2024.07.24 Wedge ONLINE

 バイデンからハリスへ――。党大会を終え「トランプ再選」に向けて高揚感に包まれつつあった米共和党陣営では、民主党候補が急遽、ハリス副大統領に差し替えの公算が濃厚になったことを受け、一転、警戒感が高まっている。

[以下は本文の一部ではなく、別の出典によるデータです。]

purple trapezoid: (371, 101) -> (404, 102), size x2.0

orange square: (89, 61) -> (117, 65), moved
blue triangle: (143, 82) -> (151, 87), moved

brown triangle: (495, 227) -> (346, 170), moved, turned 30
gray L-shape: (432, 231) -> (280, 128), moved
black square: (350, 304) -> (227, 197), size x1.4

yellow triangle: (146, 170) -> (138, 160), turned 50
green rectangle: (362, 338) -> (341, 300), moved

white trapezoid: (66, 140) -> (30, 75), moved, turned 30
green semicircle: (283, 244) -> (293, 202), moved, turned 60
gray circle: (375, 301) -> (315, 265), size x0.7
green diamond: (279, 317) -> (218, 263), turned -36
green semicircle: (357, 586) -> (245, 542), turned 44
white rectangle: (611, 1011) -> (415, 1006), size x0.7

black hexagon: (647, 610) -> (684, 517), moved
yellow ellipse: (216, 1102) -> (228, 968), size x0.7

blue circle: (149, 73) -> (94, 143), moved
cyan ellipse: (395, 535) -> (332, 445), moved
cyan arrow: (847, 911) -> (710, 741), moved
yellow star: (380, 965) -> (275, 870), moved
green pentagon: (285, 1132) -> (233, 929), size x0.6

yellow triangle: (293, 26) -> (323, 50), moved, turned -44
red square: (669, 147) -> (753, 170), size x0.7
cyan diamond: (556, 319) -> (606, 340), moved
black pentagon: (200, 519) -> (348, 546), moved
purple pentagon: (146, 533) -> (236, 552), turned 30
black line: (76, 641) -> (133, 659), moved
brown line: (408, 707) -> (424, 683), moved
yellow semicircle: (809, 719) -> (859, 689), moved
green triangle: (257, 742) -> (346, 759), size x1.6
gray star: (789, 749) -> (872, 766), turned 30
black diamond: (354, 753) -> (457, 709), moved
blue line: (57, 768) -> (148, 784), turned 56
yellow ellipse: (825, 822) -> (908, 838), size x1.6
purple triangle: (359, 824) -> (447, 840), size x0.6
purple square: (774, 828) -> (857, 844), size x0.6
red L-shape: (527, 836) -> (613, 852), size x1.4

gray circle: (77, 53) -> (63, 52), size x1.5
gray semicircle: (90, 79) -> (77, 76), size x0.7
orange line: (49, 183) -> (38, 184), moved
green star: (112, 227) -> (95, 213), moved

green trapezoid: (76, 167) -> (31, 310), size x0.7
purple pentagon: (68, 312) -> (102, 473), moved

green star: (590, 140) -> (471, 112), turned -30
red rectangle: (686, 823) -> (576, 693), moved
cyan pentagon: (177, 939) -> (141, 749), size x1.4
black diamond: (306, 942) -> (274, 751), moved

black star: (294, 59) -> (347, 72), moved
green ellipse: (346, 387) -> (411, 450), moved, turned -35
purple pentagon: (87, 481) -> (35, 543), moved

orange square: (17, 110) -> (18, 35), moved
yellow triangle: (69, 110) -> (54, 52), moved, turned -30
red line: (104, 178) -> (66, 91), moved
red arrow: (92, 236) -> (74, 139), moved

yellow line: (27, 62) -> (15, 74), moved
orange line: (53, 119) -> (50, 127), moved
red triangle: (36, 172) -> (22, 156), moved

大統領選から撤退したバイデン大統領が後継指名したカマラ・ハリス副大統領(Chris duMond / gettyimages)

順調な滑り出しの“ハリス陣営”

 「ハリス・チームは驚くほど迅速に民主党候補として申し分のないスタートを切った。各州の民主党事務所にはやる気満々の支援者たちからの電話がひっきりなしにかかってきており、まるでロケット・スタートの感がある」。バイデン撤退の後を受け、直ちに出馬表明したばかりのカマラ・ハリス副大統領と電話で話したというマーク・ポーカン下院議員(ウィスコンシン州)は21日夜、政治メディア「The Hill」にこう語った。

 「The Hill」によると、ハリス氏はすでに、ポーカン議員のほか親しい議員の何人かに出馬の意向を伝えたほか、議会民主党の3つの要の連合組織とされる「議会進歩連合」「議会ヒスパニック連合」「新民主党連合」のそれぞれの委員長にもコンタクトし、3委員長から「全面支援」の確約をとりつけたという。

 ハリス氏が正式に民主党候補に確定するには、8月19日から始まる民主党全国大会での代議員による最終投票を待つ必要があるが、ハリス側近たちの間では、すでに本選に向けて順調な滑り出しを切ったと判断されている。

早くもトランプが口撃

 これに対し、迎え撃つトランプ陣営は警戒を強めつつある。

 バイデン氏がトランプ氏とのTV討論会で大失態を演じて以来、米マスコミ界では、「バイデン撤退不可避」とみて、民主党の代わりの有力候補として、ハリス氏のほか、グレッチェン・ホイットマー・ミシガン州知事、J.B.プリツカー・イリノイ州知事、ジョシュ・シャピロ・ペンシルベニア州知事、ギャビン・ニューサム・カリフォルニア州知事らに関心が集まりつつあった。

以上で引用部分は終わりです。